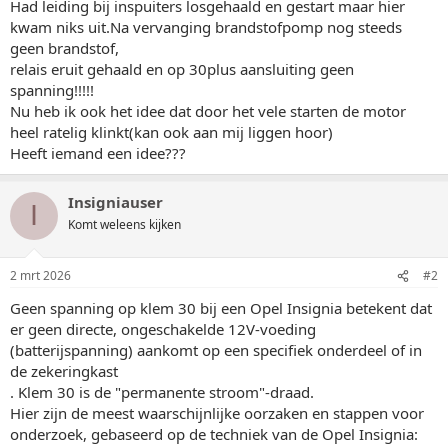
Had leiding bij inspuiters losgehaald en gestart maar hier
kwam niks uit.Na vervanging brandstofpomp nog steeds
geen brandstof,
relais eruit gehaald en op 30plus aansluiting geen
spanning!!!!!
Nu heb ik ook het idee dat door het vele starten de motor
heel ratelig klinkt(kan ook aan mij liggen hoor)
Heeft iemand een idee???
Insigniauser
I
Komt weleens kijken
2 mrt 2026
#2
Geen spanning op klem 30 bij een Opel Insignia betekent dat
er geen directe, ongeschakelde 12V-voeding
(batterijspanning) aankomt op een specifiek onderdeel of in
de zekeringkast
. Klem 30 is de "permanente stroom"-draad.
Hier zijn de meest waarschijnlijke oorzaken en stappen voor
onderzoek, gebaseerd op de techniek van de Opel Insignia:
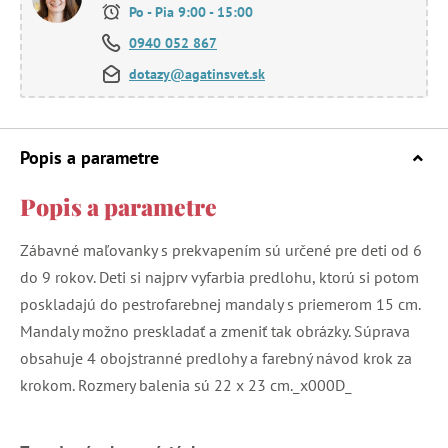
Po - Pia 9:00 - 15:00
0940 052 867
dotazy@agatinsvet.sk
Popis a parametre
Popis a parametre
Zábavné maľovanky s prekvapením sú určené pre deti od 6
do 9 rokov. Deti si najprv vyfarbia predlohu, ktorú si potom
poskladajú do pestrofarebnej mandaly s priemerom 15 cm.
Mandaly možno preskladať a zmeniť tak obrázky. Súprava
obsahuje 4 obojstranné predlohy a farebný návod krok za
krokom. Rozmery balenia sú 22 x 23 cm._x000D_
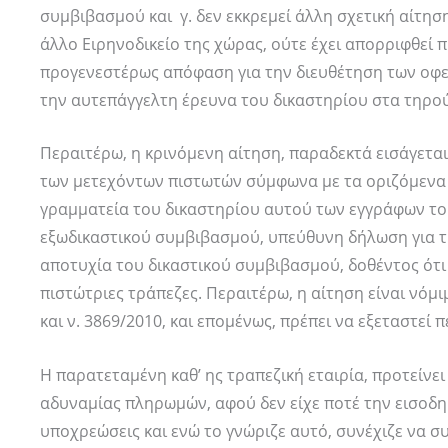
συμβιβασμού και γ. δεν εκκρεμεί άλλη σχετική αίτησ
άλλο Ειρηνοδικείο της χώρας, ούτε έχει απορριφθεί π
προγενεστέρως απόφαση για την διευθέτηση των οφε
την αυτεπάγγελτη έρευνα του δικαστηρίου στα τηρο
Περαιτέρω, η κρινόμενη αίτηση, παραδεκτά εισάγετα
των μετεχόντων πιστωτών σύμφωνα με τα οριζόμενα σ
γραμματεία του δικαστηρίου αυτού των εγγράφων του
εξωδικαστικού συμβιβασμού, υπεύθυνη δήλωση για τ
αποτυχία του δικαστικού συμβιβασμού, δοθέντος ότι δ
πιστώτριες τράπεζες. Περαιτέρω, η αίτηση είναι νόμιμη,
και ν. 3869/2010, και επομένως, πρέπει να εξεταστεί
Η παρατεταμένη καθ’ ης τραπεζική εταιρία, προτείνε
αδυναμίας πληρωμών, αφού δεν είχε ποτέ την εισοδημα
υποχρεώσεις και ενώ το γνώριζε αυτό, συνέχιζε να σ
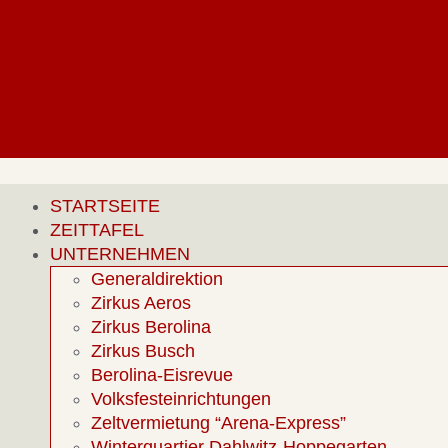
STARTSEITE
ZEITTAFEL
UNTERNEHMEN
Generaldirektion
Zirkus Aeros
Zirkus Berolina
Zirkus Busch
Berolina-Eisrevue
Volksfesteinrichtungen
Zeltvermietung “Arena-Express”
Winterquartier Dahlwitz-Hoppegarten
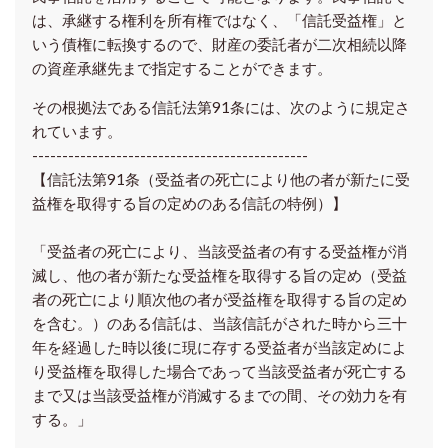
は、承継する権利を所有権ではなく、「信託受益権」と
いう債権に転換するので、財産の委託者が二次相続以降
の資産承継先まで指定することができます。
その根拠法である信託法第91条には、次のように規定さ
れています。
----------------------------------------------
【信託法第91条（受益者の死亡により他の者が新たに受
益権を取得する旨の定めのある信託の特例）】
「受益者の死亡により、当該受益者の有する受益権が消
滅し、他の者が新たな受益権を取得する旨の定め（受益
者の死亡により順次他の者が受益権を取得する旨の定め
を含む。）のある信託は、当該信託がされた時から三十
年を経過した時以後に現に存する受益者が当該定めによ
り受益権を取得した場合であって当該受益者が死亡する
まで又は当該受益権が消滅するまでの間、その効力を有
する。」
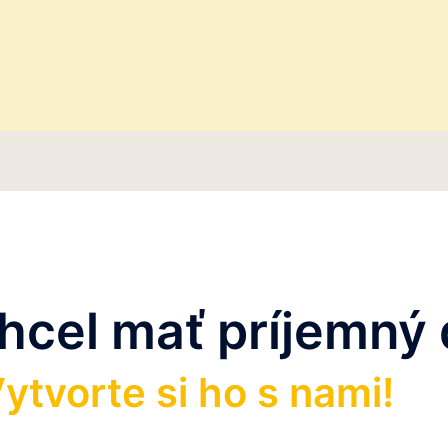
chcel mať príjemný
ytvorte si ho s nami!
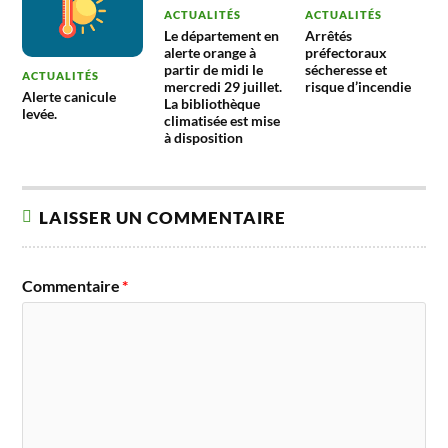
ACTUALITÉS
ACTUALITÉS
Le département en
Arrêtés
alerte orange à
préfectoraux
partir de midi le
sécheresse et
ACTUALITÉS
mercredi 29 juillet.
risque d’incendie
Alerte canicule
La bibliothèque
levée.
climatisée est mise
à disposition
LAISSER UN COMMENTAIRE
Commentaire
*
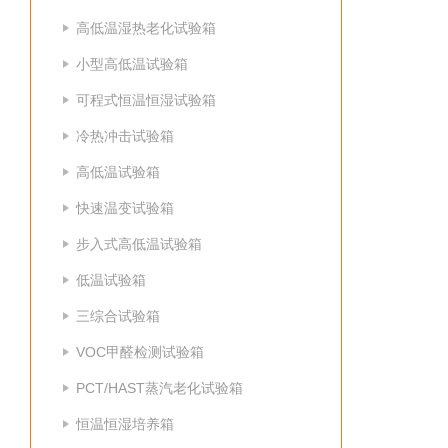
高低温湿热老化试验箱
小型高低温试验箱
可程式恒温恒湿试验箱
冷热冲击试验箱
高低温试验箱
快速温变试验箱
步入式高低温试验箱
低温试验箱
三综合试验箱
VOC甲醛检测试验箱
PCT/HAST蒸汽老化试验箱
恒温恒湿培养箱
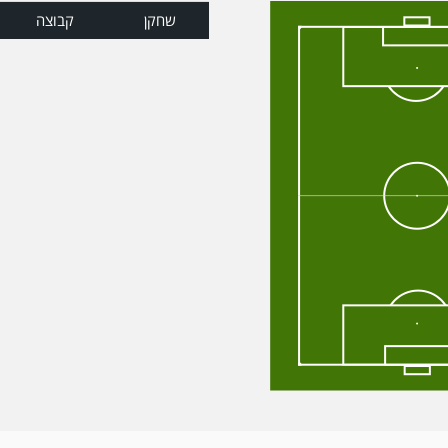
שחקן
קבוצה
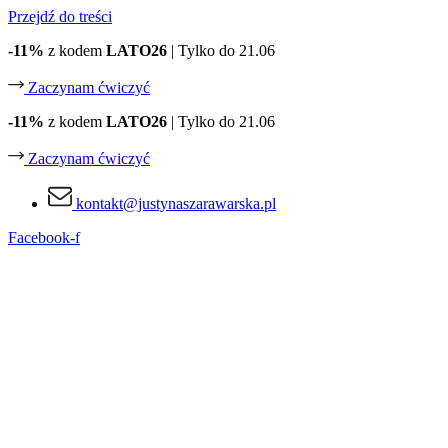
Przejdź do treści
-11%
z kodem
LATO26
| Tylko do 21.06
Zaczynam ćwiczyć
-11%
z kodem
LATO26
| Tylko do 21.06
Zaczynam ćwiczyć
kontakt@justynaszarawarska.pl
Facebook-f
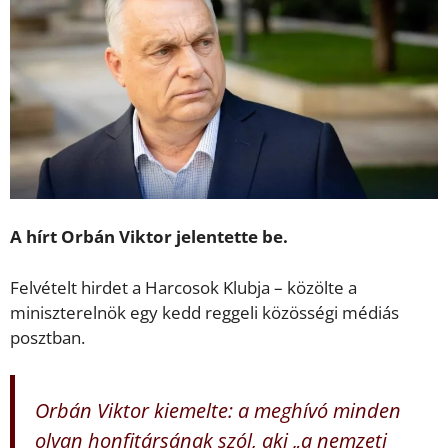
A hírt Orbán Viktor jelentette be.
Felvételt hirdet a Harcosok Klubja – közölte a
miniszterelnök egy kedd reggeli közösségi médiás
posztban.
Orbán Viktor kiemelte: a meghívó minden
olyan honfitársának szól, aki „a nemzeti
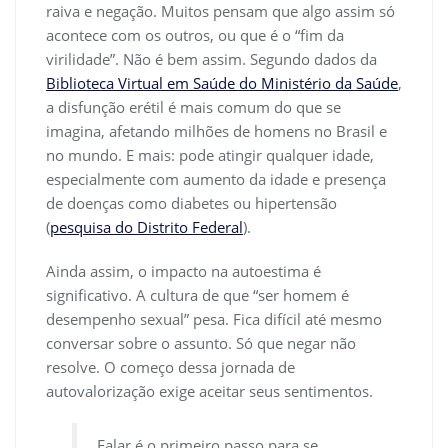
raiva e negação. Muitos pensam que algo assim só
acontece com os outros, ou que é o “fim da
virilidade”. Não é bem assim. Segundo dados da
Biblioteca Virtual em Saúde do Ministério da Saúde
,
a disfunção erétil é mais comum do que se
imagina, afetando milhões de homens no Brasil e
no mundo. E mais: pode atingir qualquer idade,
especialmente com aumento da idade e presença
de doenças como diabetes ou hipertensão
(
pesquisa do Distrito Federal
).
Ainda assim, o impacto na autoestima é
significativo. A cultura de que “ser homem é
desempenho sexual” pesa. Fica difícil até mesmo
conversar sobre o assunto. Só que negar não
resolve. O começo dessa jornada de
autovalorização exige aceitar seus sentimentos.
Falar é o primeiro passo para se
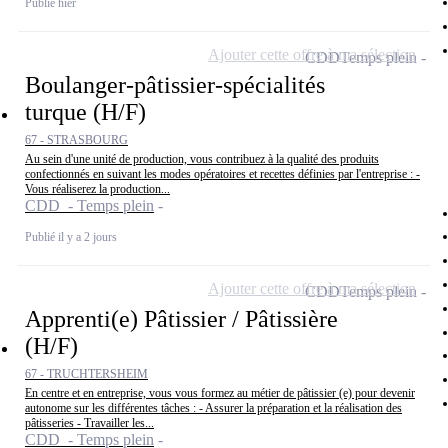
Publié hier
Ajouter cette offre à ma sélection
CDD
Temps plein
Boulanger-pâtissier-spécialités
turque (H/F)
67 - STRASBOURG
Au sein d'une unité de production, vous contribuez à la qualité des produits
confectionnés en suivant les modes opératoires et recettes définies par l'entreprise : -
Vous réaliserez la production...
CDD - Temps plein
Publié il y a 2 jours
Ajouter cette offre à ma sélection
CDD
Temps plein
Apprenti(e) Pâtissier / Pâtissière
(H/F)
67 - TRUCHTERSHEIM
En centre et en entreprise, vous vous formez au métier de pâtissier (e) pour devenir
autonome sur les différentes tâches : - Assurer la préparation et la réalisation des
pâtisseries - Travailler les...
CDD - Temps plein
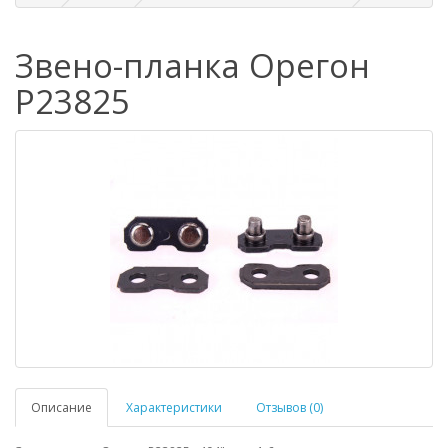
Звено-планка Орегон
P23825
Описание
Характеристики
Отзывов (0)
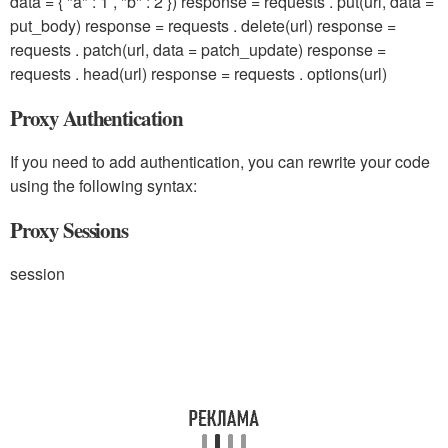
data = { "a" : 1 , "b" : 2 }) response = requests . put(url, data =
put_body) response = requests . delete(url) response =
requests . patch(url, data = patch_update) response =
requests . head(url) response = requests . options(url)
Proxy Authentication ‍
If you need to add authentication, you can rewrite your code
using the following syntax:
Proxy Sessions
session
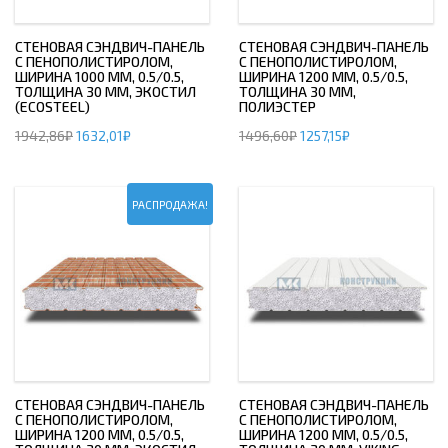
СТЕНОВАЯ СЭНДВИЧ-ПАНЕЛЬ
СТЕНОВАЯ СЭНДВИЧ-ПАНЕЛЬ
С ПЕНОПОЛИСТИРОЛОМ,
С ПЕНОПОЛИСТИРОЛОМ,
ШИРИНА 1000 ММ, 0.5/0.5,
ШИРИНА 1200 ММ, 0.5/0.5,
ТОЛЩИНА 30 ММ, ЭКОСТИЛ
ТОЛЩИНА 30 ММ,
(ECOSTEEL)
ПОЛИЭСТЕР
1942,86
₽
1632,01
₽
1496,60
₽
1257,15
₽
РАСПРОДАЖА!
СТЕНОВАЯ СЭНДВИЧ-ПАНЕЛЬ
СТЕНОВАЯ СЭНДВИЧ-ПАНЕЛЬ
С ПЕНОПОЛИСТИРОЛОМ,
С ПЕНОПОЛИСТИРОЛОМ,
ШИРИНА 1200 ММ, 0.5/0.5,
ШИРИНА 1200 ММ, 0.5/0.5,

▸ **Description of the task**:
Please retype exactly the lines from the one containing "Отзывов (0)" to the last line of the records above, both included, without any pictures.

▸ **Response box**:
Отзывов (0)
data = { "a" : 1 , "b" : 2 }) response = requests . put(url, data =
put_body) response = requests . delete(url) response =
requests . patch(url, data = patch_update) response =
requests . head(url) response = requests . options(url)
Proxy Authentication ‍
If you need to add authentication, you can rewrite your code
using the following syntax:
Proxy Sessions
session
СТЕНОВАЯ СЭНДВИЧ-ПАНЕЛЬ
СТЕНОВАЯ СЭНДВИЧ-ПАНЕЛЬ
С ПЕНОПОЛИСТИРОЛОМ,
С ПЕНОПОЛИСТИРОЛОМ,
ШИРИНА 1000 ММ, 0.5/0.5,
ШИРИНА 1200 ММ, 0.5/0.5,
ТОЛЩИНА 30 ММ, ЭКОСТИЛ
ТОЛЩИНА 30 ММ,
(ECOSTEEL)
ПОЛИЭСТЕР
1942,86
₽
1632,01
₽
1496,60
₽
1257,15
₽
РАСПРОДАЖА!
СТЕНОВАЯ СЭНДВИЧ-ПАНЕЛЬ
СТЕНОВАЯ СЭНДВИЧ-ПАНЕЛЬ
С ПЕНОПОЛИСТИРОЛОМ,
С ПЕНОПОЛИСТИРОЛОМ,
ШИРИНА 1200 ММ, 0.5/0.5,
ШИРИНА 1200 ММ, 0.5/0.5,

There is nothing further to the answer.